I also let it soak into my hair LOL

oops #yolo


----------



## Bacon Boy (Apr 14, 2013)

Every day. Too much of a germaphobe to go without washing my body & hair.


----------



## Pizza Prince (Apr 14, 2013)

Normally everyday, but lately I've been trying to do it every other day since I heard it can make your hair less greasy/scalp less dry/etc.
I shower everyday though!


----------



## Stevey Queen (Apr 14, 2013)

Every day. Once.


----------



## Trent the Paladin (Apr 14, 2013)

Every day, twice at most if I ran through mud or something. If it's having any negative effects, I think it only compounds what the stress is doing to my hair a little.


----------



## Sora (Apr 14, 2013)

Once a day.


----------



## Juicebox (Apr 14, 2013)

I shower every day, but it's necessary for me to cover up my hair every other day, because it looks disgusting if I wash it every day. On the days I don't get to wash it, I have to wrap it up in a towel to keep the water from hitting it. If I end up washing it every day, my hair starts to break and my scalp dries out.


----------



## Dustbunnii (Apr 14, 2013)

I normally shampoo every day, even though that can be a no-no for curly hair. I always make sure to condition it after shampooing though. Conditioner is wonderful. It makes brushing my hair painless.
The main reason I do that is because I hate not showering, and I hate having hair product left over from two days before because it starts looking like dandruff after a while.... or it makes my hair look kinda greasy. It also makes my scalp itchy.
I would just not use hair product, but my hair would be a frizzy, poofy mess without it.

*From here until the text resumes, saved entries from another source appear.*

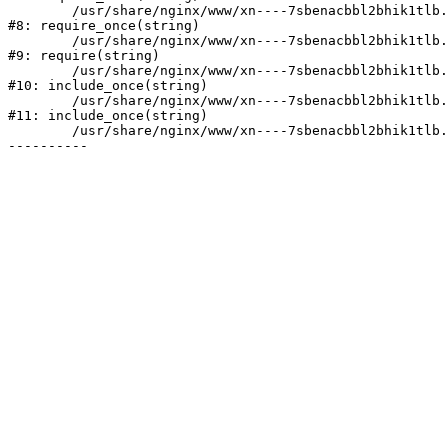
	/usr/share/nginx/www/xn----7sbenacbbl2bhik1tlb.xn--p1ai/bitrix/modules/main/include/prolog.php:10

#8: require_once(string)

	/usr/share/nginx/www/xn----7sbenacbbl2bhik1tlb.xn--p1ai/bitrix/header.php:2

#9: require(string)

	/usr/share/nginx/www/xn----7sbenacbbl2bhik1tlb.xn--p1ai/catalog/index.php:3

#10: include_once(string)

	/usr/share/nginx/www/xn----7sbenacbbl2bhik1tlb.xn--p1ai/bitrix/modules/main/include/urlrewrite.php:128

#11: include_once(string)

	/usr/share/nginx/www/xn----7sbenacbbl2bhik1tlb.xn--p1ai/bitrix/urlrewrite.php:2
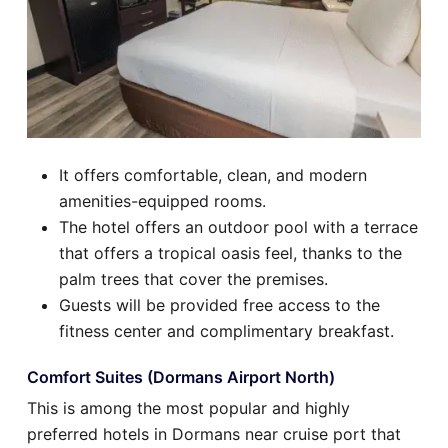
It offers comfortable, clean, and modern
amenities-equipped rooms.
The hotel offers an outdoor pool with a terrace
that offers a tropical oasis feel, thanks to the
palm trees that cover the premises.
Guests will be provided free access to the
fitness center and complimentary breakfast.
Comfort Suites (Dormans Airport North)
This is among the most popular and highly
preferred hotels in Dormans near cruise port that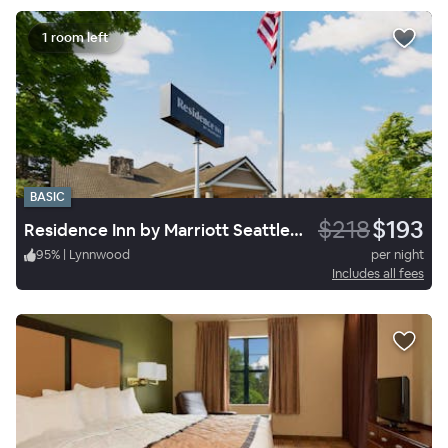
1 room left
BASIC
$218
$193
Residence Inn by Marriott Seattle North-Lynnwood Everett
95
%
|
Lynnwood
per night
Includes all fees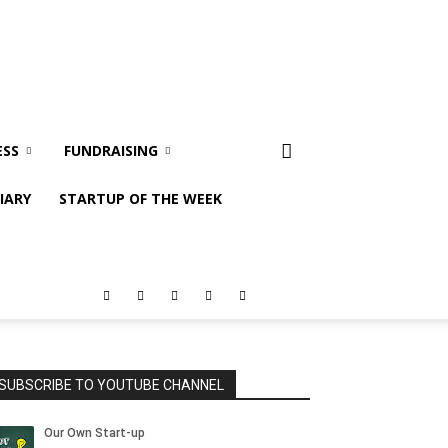
ESS
FUNDRAISING
IARY
STARTUP OF THE WEEK
SUBSCRIBE TO YOUTUBE CHANNEL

I'm considering not shampooing anymore and just wetting my hair in the shower instead. We'll see how that goes I guess.


----------



## oath2order (Apr 14, 2013)

Jeremy said:


> People say it's bad to shampoo your hair every day but it feels weird if I don't.  I kind of want to stop doing it so much but then I feel unclean.



This is how I feel.



Bacon Boy said:


> Every day. Too much of a germaphobe to go without washing my body & hair.



SAME HERE


----------



## Officer Berri (Apr 15, 2013)

I wash my hair twice a week. I usually wear a shower cap when I don't wash my hair. My hair seems to be healthier looking when I don't get it wet every day for some reason.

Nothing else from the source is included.